Writing in the Harvard International Review, Umang Vinayaka says: “The overarching reasons behind the protests are similar across Europe: inaccessible housing, excessive pollution, scarce essential services and resources, and a general lack of adequate infrastructure.”
On an October Sunday in Madrid, for instance, somewhere between 22,000 (government estimate) and 150,000 (organizers’ estimate) protested along the Gran Via, shouting that housing is a right, not a business (“La vivienda es un derecho, no un negocio”). Their anger was not directed at tourists per se but rather at property owners whom they claim are removing apartments from traditional rental marketplaces and turning them into short term rentals via Airbnb and Booking.com.
I’m not sure the math supports their belief. There appear to be around 210,000 short term rental units in Spain, a county with 48 million people and around 25 million housing units which would make the short term rental units >1% of the available stock.
What is true is that Spain has a real housing shortage, new housing is not coming on line as fast as needed, and prices for the existing stock are soaring. The cost of housing has risen 42% in 10 years, double the increase in incomes.
But what’s the cause? Tourism – or other macroeconomic issues in the Spanish economy? And similar applies to Italy, Greece, and the many other European countries that are protesting overtourism but I believe the real problem isn’t tourists but the lack of affordable housing.
Similar is true in the United States, by the way. In Phoenix where I live there is a grave lack of affordable housing that contributes to the city’s growing homeless population. Here there aren’t anti tourist demonstrations and where towns have cracked down on Airbnb it’s because some units were used as raucous party venues and laws were enacted to curb that. The problem here is that builders just aren’t building affordable units, period.

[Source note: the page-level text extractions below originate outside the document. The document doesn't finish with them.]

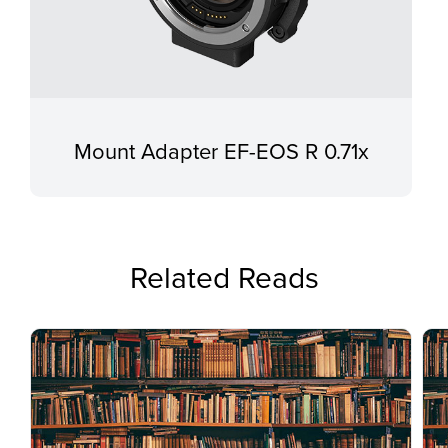
Mount Adapter EF-EOS R 0.71x
Related Reads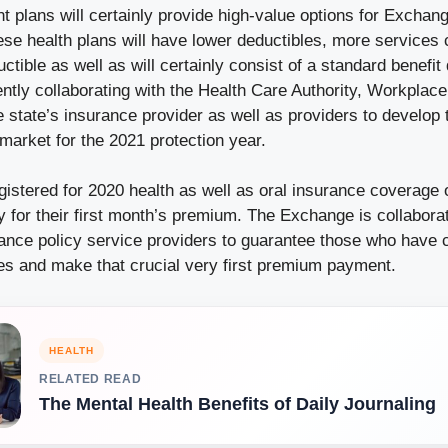
t plans will certainly provide high-value options for Exchang
ese health plans will have lower deductibles, more services 
ctible as well as will certainly consist of a standard benefit
tly collaborating with the Health Care Authority, Workplace
state’s insurance provider as well as providers to develop 
market for the 2021 protection year.
istered for 2020 health as well as oral insurance coverage 
y for their first month’s premium. The Exchange is collaborat
rance policy service providers to guarantee those who have 
ces and make that crucial very first premium payment.
HEALTH
RELATED READ
The Mental Health Benefits of Daily Journaling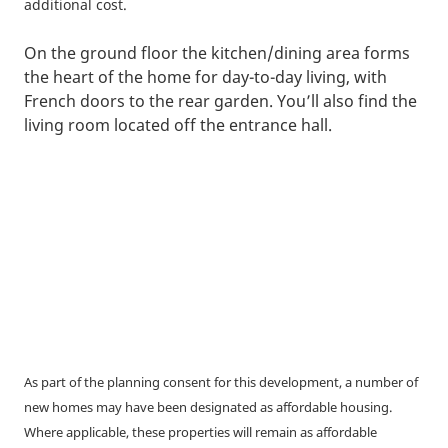
additional cost.
On the ground floor the kitchen/dining area forms
the heart of the home for day-to-day living, with
French doors to the rear garden. You’ll also find the
living room located off the entrance hall.
As part of the planning consent for this development, a number of
new homes may have been designated as affordable housing.
Where applicable, these properties will remain as affordable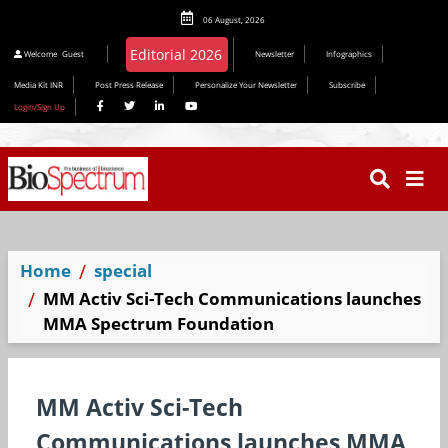
06 August, 2026
Editorial 2026
Welcome
Guest
Newsletter
Infographics
Media Kit INR
Post Press Release
Personalize Your Newsletter
Subscribe
Login/Sign Up
Home
special
MM Activ Sci-Tech Communications launches
MMA Spectrum Foundation
MM Activ Sci-Tech
Communications launches MMA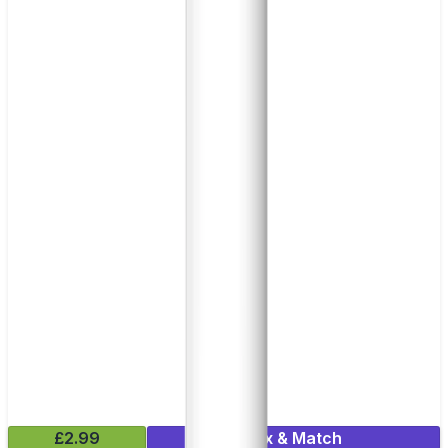
£2.99
Mix & Match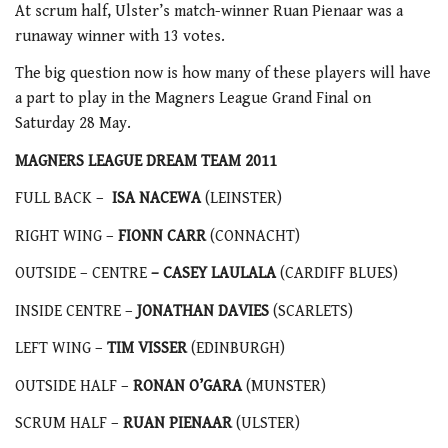
At scrum half, Ulster’s match-winner Ruan Pienaar was a
runaway winner with 13 votes.
The big question now is how many of these players will have
a part to play in the Magners League Grand Final on
Saturday 28 May.
MAGNERS LEAGUE DREAM TEAM 2011
FULL BACK –
ISA NACEWA
(LEINSTER)
RIGHT WING –
FIONN CARR
(CONNACHT)
OUTSIDE – CENTRE
– CASEY LAULALA
(CARDIFF BLUES)
INSIDE CENTRE –
JONATHAN DAVIES
(SCARLETS)
LEFT WING –
TIM VISSER
(EDINBURGH)
OUTSIDE HALF –
RONAN O’GARA
(MUNSTER)
SCRUM HALF –
RUAN PIENAAR
(ULSTER)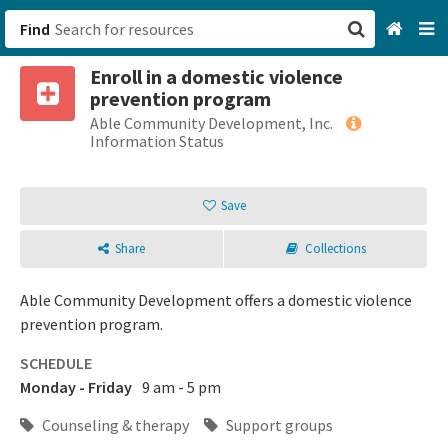
Find
Enroll in a domestic violence
San Francisco, CA
prevention program
Able Community Development, Inc.
Browse All Categories
Information Status
Sign up
Save
Login
Share
Collections
Able Community Development offers a domestic violence
prevention program.
SCHEDULE
Monday - Friday
9 am - 5 pm
Counseling & therapy
Support groups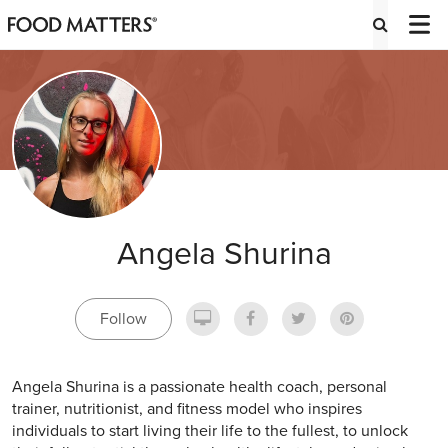
Angela Shurina
Follow
Angela Shurina is a passionate health coach, personal
trainer, nutritionist, and fitness model who inspires
individuals to start living their life to the fullest, to unlock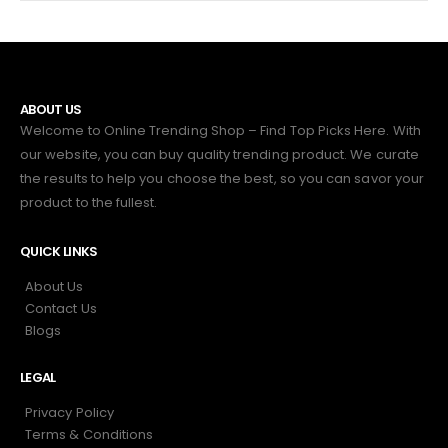
ABOUT US
Welcome to Online Trending Shop – Find Top Picks Here. With
our website, you can buy quality trending product. We curate
the results to help you choose the best, so you can savor your
product to the fullest.
QUICK LINKS
About Us
Contact Us
Blogs
LEGAL
Privacy Policy
Terms & Conditions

But back to Europe and the protests: a reality is that tourism is crucial to the economies of Spain, Greece, and Italy, for instance. There’s a painful absurdity to the protests in the Canary Islands where 35% of GDP and 40% of jobs derive from tourism. But, yes, the protesters are protesting in pain as many simply cannot afford a decent life in the Canary Islands.
Which leads to Greece where recently hospitality workers have been protesting as their unions say they simply cannot survive on what they are paid.
Similar is happening in the United States where Unite Here hotel workers are striking because, they say, they can’t live on what they are paid.
Meditate on two words. Income inequality. It just keeps growing. The rich get richer. And now the poor are howling ever louder.